Intervention de Tematai Le Gayic

Séance en hémicycle du lundi 6 novembre 2023 à 15h00
Projet de loi de finances pour 2024 — Outre-mer

Photo issue du site de l'Assemblée nationale ou de WikipediaTematai Le Gayic, rapporteur spécial de la commission des finances, de l'économie générale et du contrôle budgétaire :

Ia ora na – bonjour à tous. Chers collègues, puisque nous allons aborder les aspects techniques du budget de la mission "Outre-mer" lors de la discussion des amendements, permettez-moi de centrer mon intervention liminaire sur les enjeux politiques de ce budget.

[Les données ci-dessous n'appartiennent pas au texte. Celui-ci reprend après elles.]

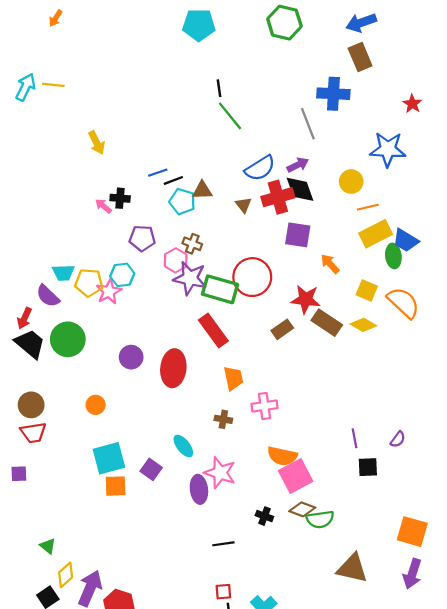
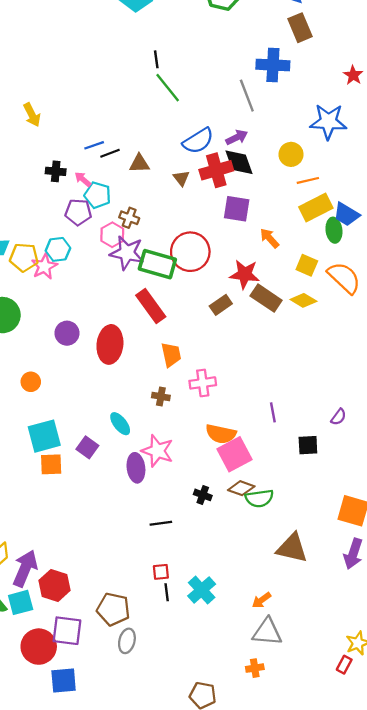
cyan pentagon: (182, 202) -> (98, 195), moved
pink arrow: (103, 206) -> (83, 179), moved
purple line: (355, 438) -> (273, 412), moved

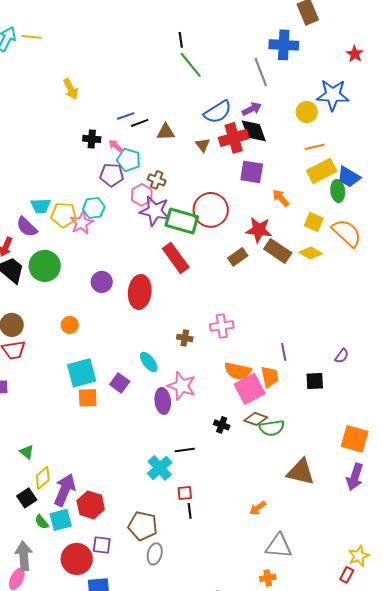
yellow circle: (291, 154) -> (307, 112), moved
orange trapezoid: (171, 355) -> (270, 377), moved
cyan cross: (202, 590) -> (160, 468), moved
orange arrow: (262, 600) -> (258, 508), moved
purple square: (67, 631) -> (102, 545), size x0.7

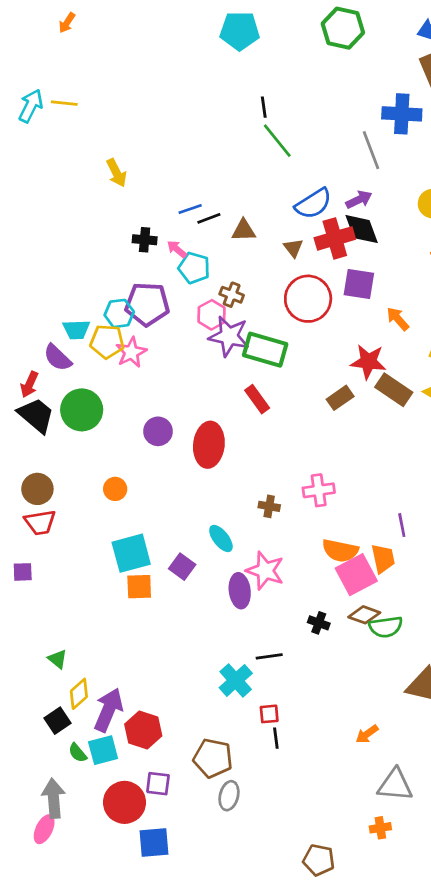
purple pentagon: (112, 175) -> (147, 304), moved, size x1.4
cyan hexagon: (94, 208) -> (119, 313), moved
red circle: (211, 210) -> (308, 299), moved
red rectangle: (176, 258) -> (257, 399), size x0.7

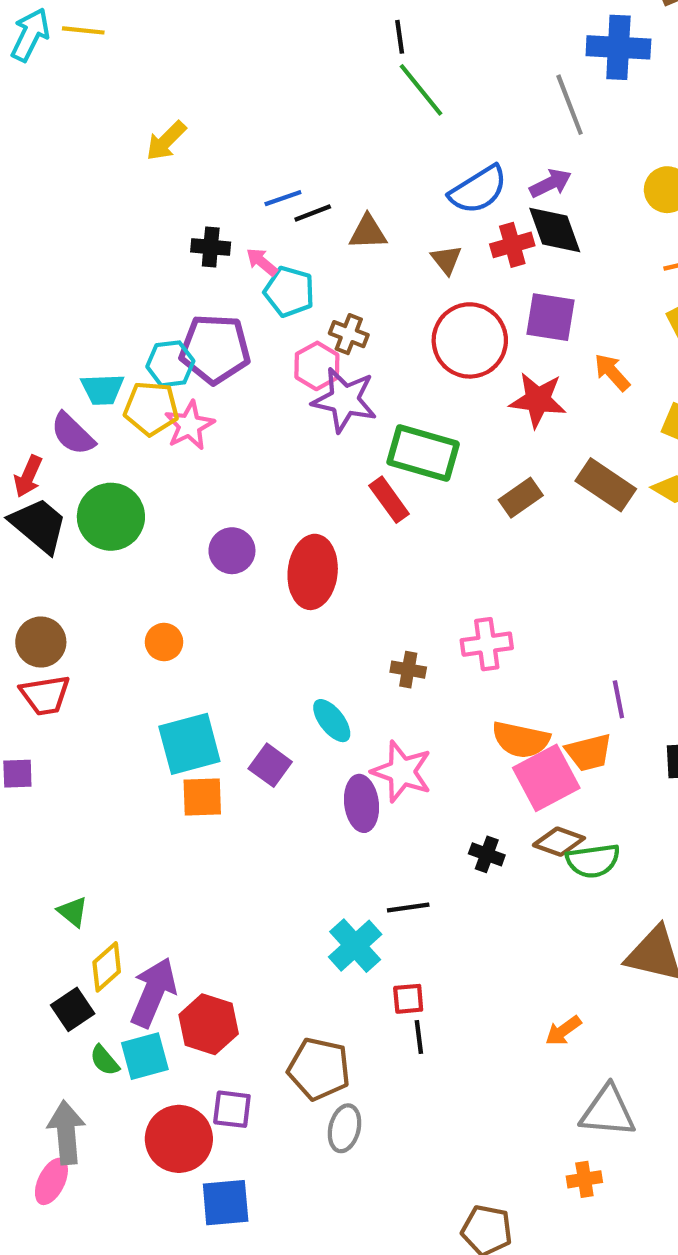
yellow arrow: (116, 173) -> (166, 141), turned 72
red cross: (335, 238) -> (512, 245), size x0.7
green rectangle: (265, 350) -> (423, 453), moved
red star: (368, 362) -> (538, 400), moved
orange trapezoid: (383, 559) -> (589, 752), turned 88

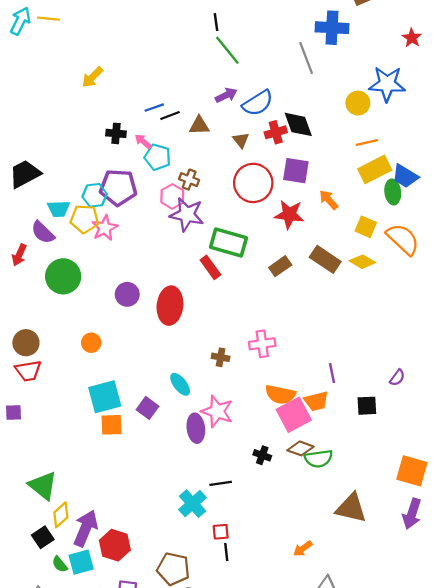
purple arrow: (550, 183) -> (226, 95), moved
black trapezoid: (39, 525) -> (25, 174), moved, turned -68
green triangle: (73, 912) -> (43, 486), size x1.8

La première fois que l'administration française s'est organisée pour gérer ses possessions coloniales, c'était en 1710, avec la création du Bureau des colonies. Ni la Polynésie, ni Kanaky – la Nouvelle-Calédonie –, ni Uvea et Futuna, ni Mayotte, ni même la Corse n'étaient alors françaises. Durant deux siècles, les colonies furent vouées à la monoculture sous le joug de l'esclavage ou simplement considérées comme des positions géopolitiques importantes pour la France.

Le premier ministère des colonies de plein exercice a été créé en 1894, non pas dans un geste de considération à l'égard des peuples des colonies, mais pour relancer l'empire colonial français fortement diminué après le traité de Paris de 1763 et les guerres napoléoniennes, notamment après la victorieuse révolution haïtienne achevée en 1804. Sous la IIIe République, les colonies étaient considérées comme les joyaux de la couronne française, des possessions géopolitiques disséminées à travers le monde – cette France où le soleil ne se couche jamais.

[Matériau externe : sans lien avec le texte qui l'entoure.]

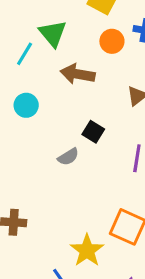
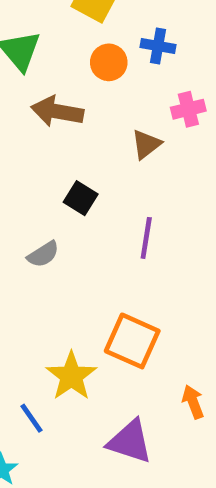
gray semicircle: (68, 157) -> (43, 254), moved

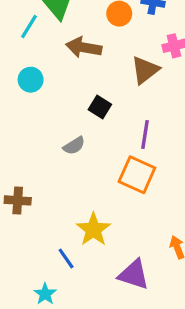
brown triangle: (146, 144) -> (145, 70), size x1.4
orange square: (132, 341) -> (137, 175), moved

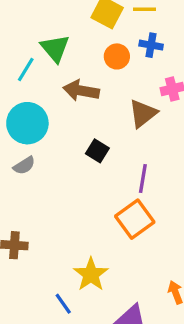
cyan circle: (31, 80) -> (27, 123), size x1.6
gray semicircle: (74, 146) -> (24, 165), moved
orange square: (137, 175) -> (135, 219), turned 30

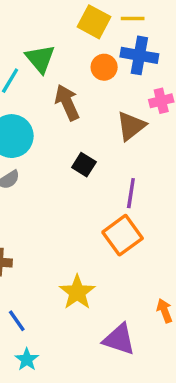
blue cross: (151, 45) -> (139, 55), size x1.5
brown arrow: (81, 91) -> (67, 102), turned 56
blue line: (63, 304) -> (17, 321), moved

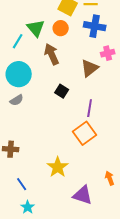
orange circle: (104, 67) -> (61, 28), moved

Sous le gouvernement provisoire de la République française et la IVe République, l'État français rebaptise le ministère : finies les colonies et vive la France d'outre-mer ! Pendant la seconde guerre mondiale, les sujets coloniaux avaient largement participé à l'armée de la France libre – dont la capitale avait été Brazzaville, puis Alger. Après la guerre, soucieux de maintenir sa présence dans tous les océans et sur tous les continents, l'État s'engage dans plusieurs guerres contre les mouvements d'indépendance et de souveraineté et impose ses essais nucléaires en Algérie, puis à Mâ'ohi Nui – la Polynésie.

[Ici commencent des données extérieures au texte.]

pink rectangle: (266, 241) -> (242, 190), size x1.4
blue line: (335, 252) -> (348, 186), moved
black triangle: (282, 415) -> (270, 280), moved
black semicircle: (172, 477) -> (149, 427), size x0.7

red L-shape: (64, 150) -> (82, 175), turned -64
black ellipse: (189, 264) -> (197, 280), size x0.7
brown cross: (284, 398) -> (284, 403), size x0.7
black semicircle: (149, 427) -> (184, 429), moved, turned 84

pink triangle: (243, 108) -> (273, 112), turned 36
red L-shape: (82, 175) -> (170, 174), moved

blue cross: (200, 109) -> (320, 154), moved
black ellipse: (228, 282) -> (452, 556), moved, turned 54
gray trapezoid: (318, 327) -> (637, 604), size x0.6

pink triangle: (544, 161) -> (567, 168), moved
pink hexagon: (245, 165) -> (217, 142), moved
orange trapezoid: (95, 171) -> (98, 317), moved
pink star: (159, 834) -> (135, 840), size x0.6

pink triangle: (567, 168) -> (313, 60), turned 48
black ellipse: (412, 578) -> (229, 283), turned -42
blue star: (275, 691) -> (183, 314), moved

Bien que très court, ce rappel historique était nécessaire pour comprendre la situation actuelle : mal-logement, dépossession des terres, génocide culturel, extrême dépendance économique à l'égard des flux financiers de l'État, monopoles économiques imposés par le système capitaliste ou encore enrôlement de la jeunesse dans l'armée, en raison d'une adaptation défaillante du système éducatif aux sociétés des territoires d'outre-mer. Rappelons qu'en Polynésie, le service militaire adapté (SMA) est proposé aux jeunes dans le cadre de conventions avec les collèges et les lycées. Il est difficile de comprendre pourquoi le service militaire prend la place de l'État pour remédier aux défaillances de l'école dans l'enseignement des savoirs fondamentaux !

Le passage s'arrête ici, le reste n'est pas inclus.